Let's make it simple. When you have collections of music, 'Sharding' will save and keep your music collections into a different folder. 'Replication,' on the other hand, is just syncing your music collections to other instances.

Three Sharding Components

Shard - Used to store all data, and in a production environment, each shard is replica sets. Provides high-availability and data consistency.

Config Server - Used to store cluster metadata, contains a mapping of cluster data set and shards. This data is used by mongos/query server to deliver operations. It's recommended to use more than 3 instances in production.

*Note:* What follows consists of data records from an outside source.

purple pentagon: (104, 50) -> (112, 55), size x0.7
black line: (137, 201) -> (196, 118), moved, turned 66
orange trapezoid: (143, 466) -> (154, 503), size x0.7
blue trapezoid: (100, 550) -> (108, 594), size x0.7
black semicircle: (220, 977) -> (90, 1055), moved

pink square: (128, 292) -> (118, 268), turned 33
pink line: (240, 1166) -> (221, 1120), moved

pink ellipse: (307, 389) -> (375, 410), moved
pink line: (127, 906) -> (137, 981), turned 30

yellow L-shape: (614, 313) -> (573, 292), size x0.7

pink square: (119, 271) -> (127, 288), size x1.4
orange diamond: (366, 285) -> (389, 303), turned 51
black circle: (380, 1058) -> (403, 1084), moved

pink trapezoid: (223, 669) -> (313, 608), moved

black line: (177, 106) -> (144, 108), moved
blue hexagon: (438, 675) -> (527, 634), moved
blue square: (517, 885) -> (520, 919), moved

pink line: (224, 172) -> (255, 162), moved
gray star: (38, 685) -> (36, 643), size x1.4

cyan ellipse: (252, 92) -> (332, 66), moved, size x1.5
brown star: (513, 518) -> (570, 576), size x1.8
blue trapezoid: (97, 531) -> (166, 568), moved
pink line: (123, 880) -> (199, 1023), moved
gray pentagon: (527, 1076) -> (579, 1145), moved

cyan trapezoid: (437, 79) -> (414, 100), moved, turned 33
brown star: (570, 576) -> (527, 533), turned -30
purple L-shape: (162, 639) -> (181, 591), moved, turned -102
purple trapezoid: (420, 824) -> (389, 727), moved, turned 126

Mongos/Query Router - This is just mongo instances running as application interfaces. The application will make requests to mongos instances, and then mongos will deliver the requests using shard key to the shards replica sets.

Prerequisites

  • 2 centOS 7 server as Config Replica Sets
      • 10.0.15.31      configsvr1
      • 10.0.15.32      configsvr2
  • 4 CentOS 7 server as Shard Replica Sets
      • 10.0.15.21      shardsvr1
      • 10.0.15.22      shardsvr2
      • 10.0.15.23      shardsvr3
      • 10.0.15.24      shardsvr4
  • 1 CentOS 7 server as mongos/Query Router
      • 10.0.15.11       mongos
  • Root privileges
  • Each server connected to another server

Step 1 - Disable SELinux and Configure Hosts

For this tutorial, we will disable SELinux. Change SELinux configuration from 'enforcing' to 'disabled'.

Connect to all nodes through OpenSSH.

ssh [email protected]

Disable SELinux by editing the configuration file.

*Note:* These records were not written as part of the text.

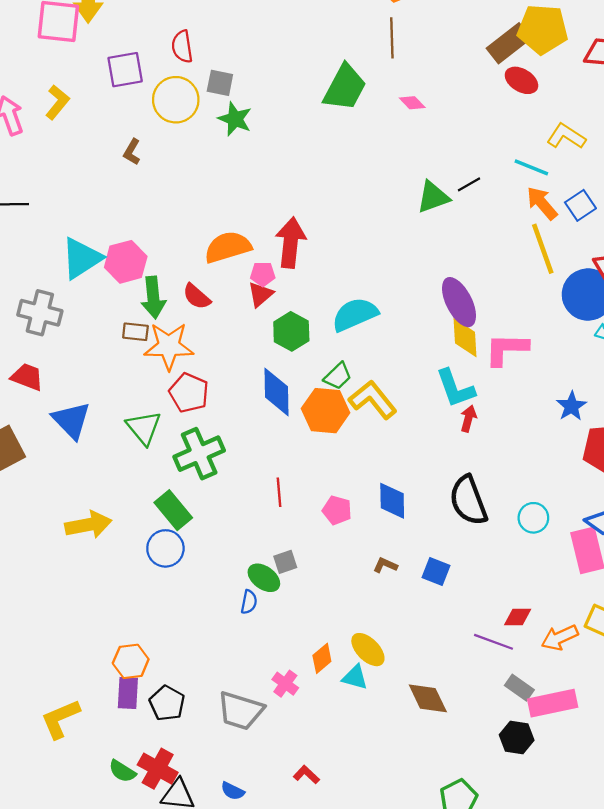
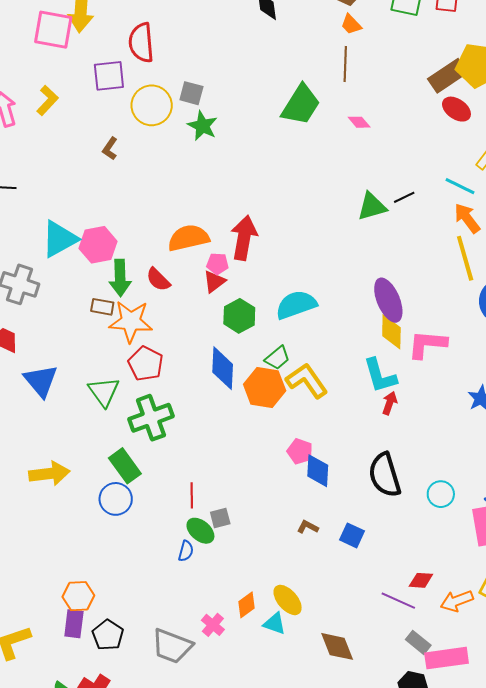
red semicircle: (182, 47) -> (141, 43), moved, size x1.4
red line: (279, 492) -> (192, 495), moved
pink pentagon: (337, 510) -> (300, 451), moved

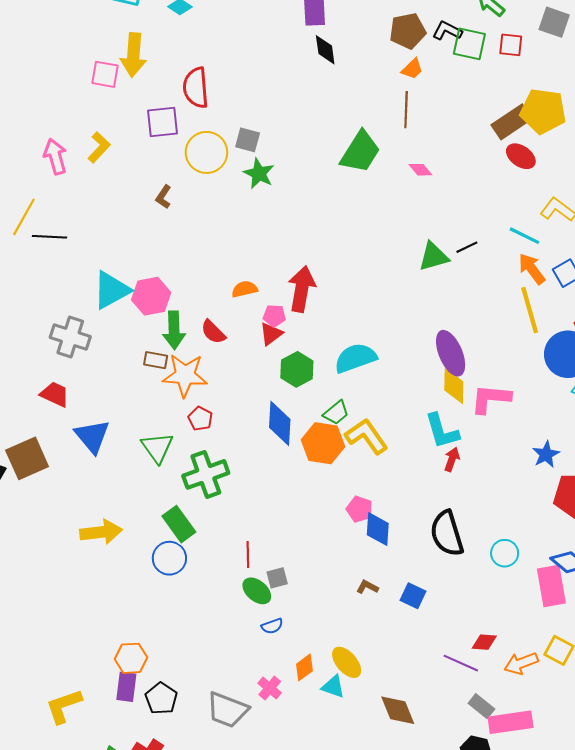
orange trapezoid: (351, 24) -> (412, 69), turned -90
pink square: (53, 30) -> (105, 74), size x0.7
orange semicircle: (189, 238) -> (245, 289), size x0.6
red pentagon: (146, 364) -> (200, 419), size x0.7
blue semicircle: (186, 551) -> (272, 626), moved, turned 55

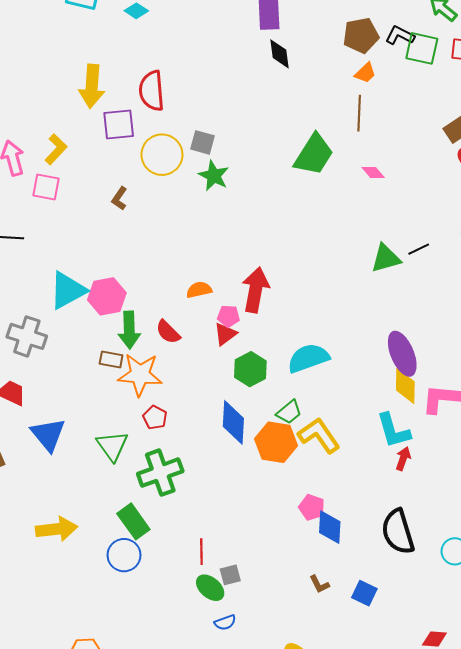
yellow arrow: (133, 55) -> (92, 86), moved
pink square: (105, 74) -> (46, 187), moved
brown L-shape: (367, 587) -> (319, 584), turned -145

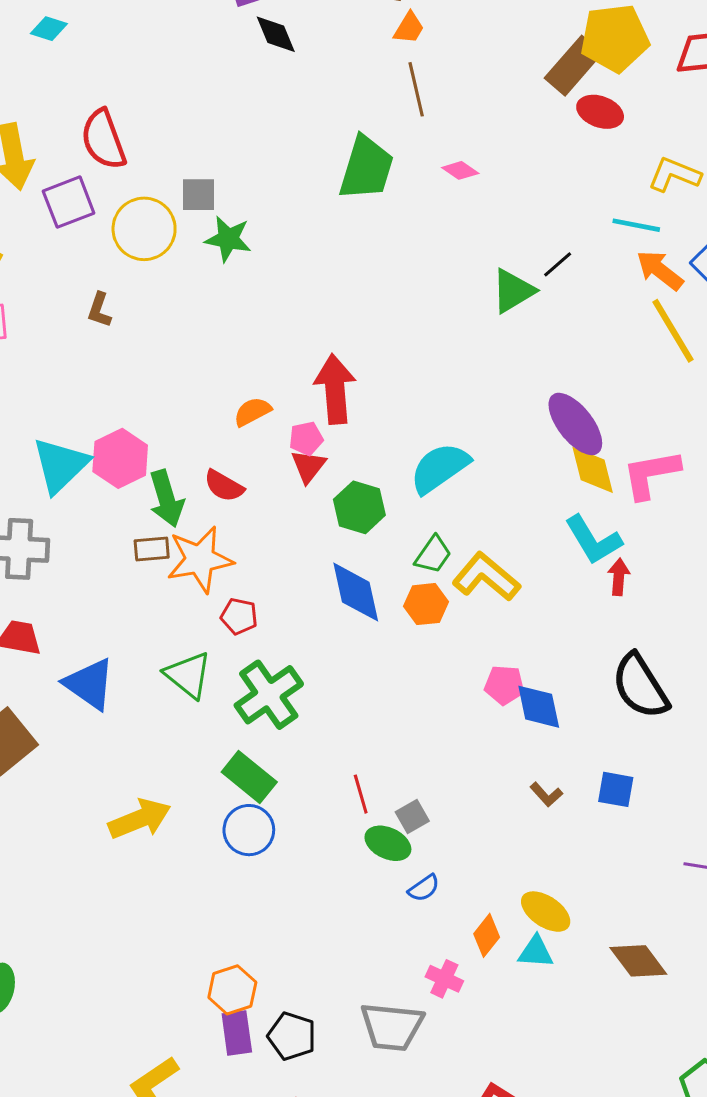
orange hexagon: (276, 442) -> (426, 604), size x0.7

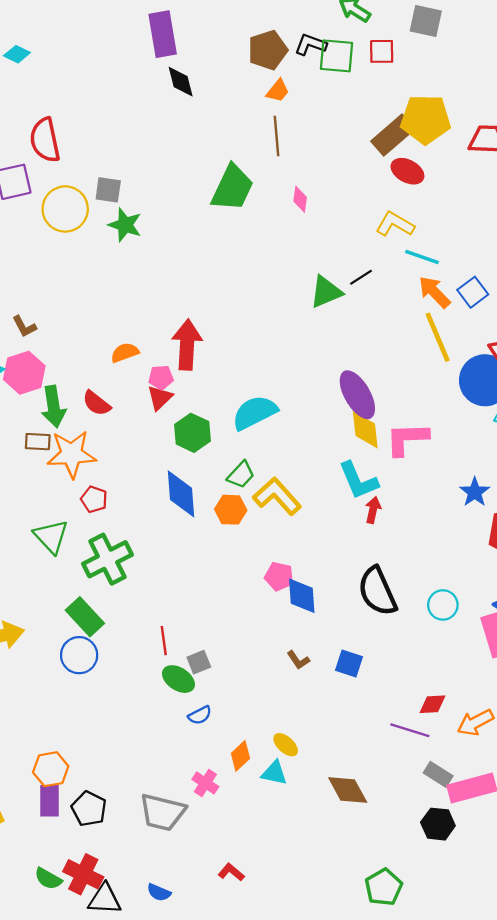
pink diamond: (460, 170) -> (300, 199), turned 55
yellow L-shape: (674, 175) -> (395, 224), moved
brown L-shape: (99, 310) -> (24, 326), moved, turned -55
yellow ellipse: (546, 912) -> (286, 745), size x0.7

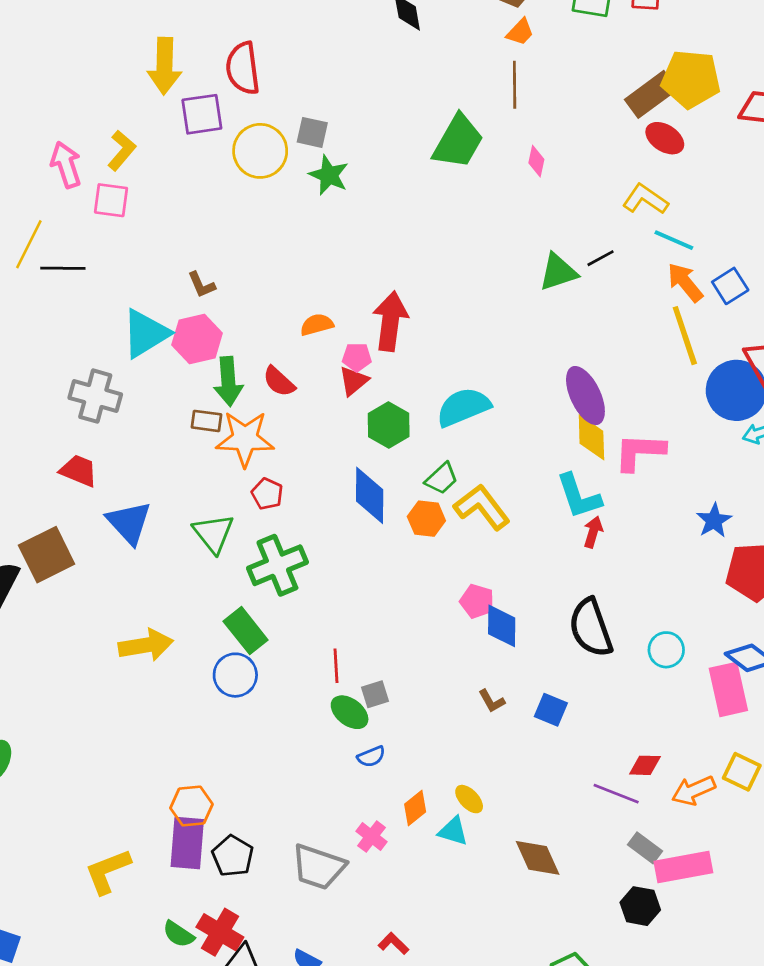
purple rectangle: (49, 801) -> (187, 843), size x1.4

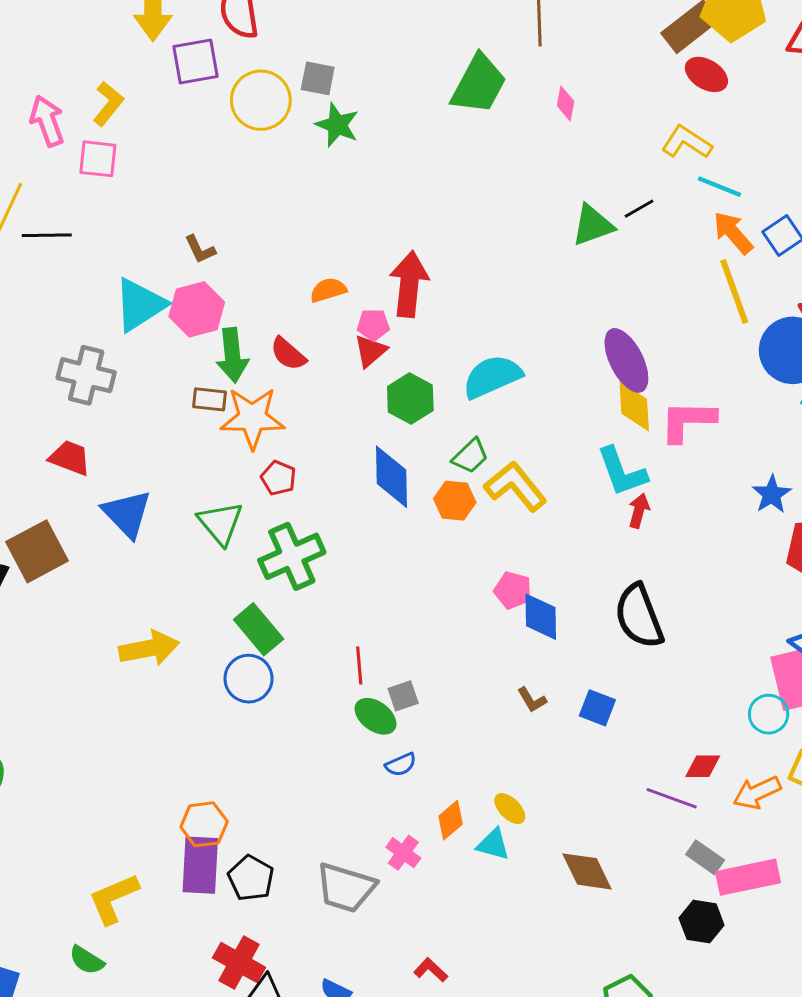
cyan circle: (666, 650) -> (769, 714), moved
green semicircle: (178, 934) -> (87, 960), moved

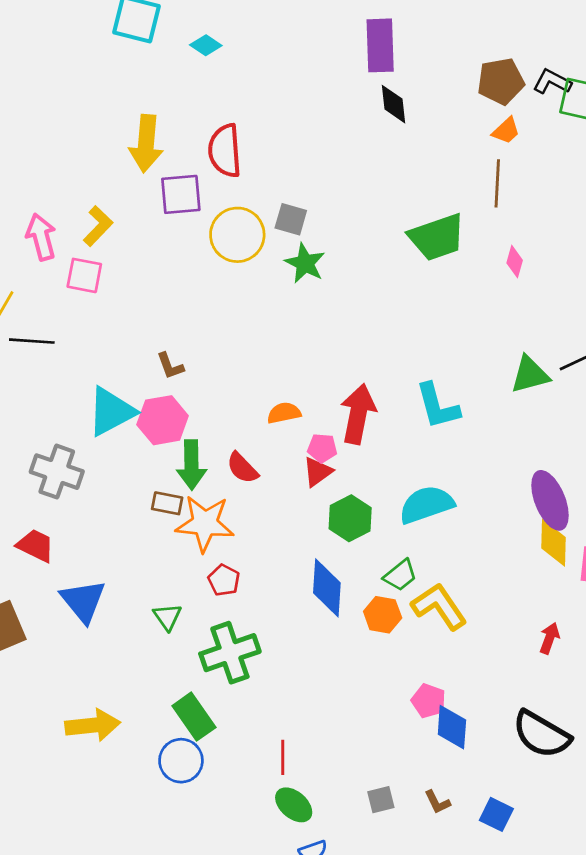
green trapezoid: (479, 84) -> (437, 237), turned 38
cyan L-shape: (622, 472) -> (438, 406), moved
green triangle: (220, 523) -> (167, 617), size x0.7
black semicircle: (639, 616) -> (541, 734), turned -44
gray square: (403, 696) -> (381, 800), moved

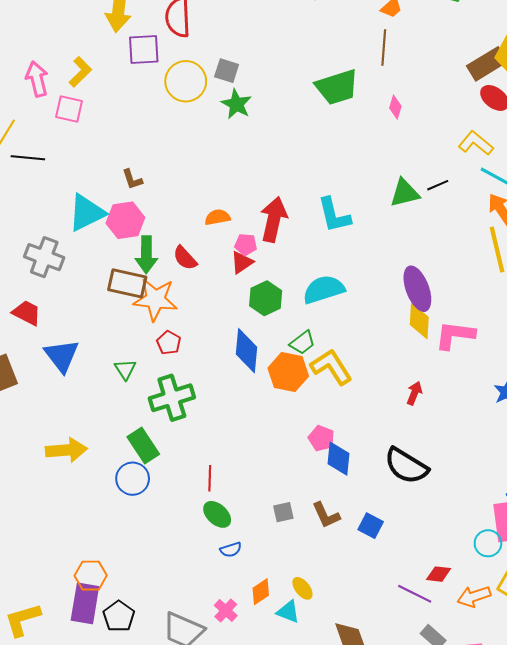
brown rectangle: (167, 503) -> (127, 283), size x1.6
orange hexagon: (383, 615) -> (288, 372), size x1.4
brown L-shape: (437, 802) -> (326, 515), size x1.4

vim /etc/sysconfig/selinux

Change SELinux value to 'disabled'.

SELINUX=disabled

Save and exit.

Next, edit the hosts file on each server.

vim /etc/hosts

Paste the following hosts configuration:

    10.0.15.31      configsvr1
    10.0.15.32      configsvr2
    10.0.15.11      mongos
    10.0.15.21      shardsvr1
    10.0.15.22      shardsvr2
    10.0.15.23      shardsvr3
    10.0.15.24      shardsvr4

Save and exit.

Now restart all servers:

reboot

Step 2 - Install MongoDB on All Instances

We will use latest MongoDB (MongoDB 3.4) for all instances. Add new MongoDB repository by executing the following commands:

cat <<'EOF' >> /etc/yum.repos.d/mongodb.repo
[mongodb-org-3.4]
name=MongoDB Repository
baseurl=https://repo.mongodb.org/yum/redhat/$releasever/mongodb-org/3.4/x86_64/
gpgcheck=1
enabled=1
gpgkey=https://www.mongodb.org/static/pgp/server-3.4.asc
EOF

Now install mongodb 3.4 from mongodb repository using the yum command below.

sudo yum -y install mongodb-org

After mongodb is installed, use 'mongo' or 'mongod' command in the following way to check version details.

mongod --version

Install MongoDB on All Instances

Step 3 - Create Config Server Replica Set

In the prerequisites section, we've already defined config server with 2 machines 'configsvr1' and 'configsvr2'. And in this step, we will configure it to be a replica set.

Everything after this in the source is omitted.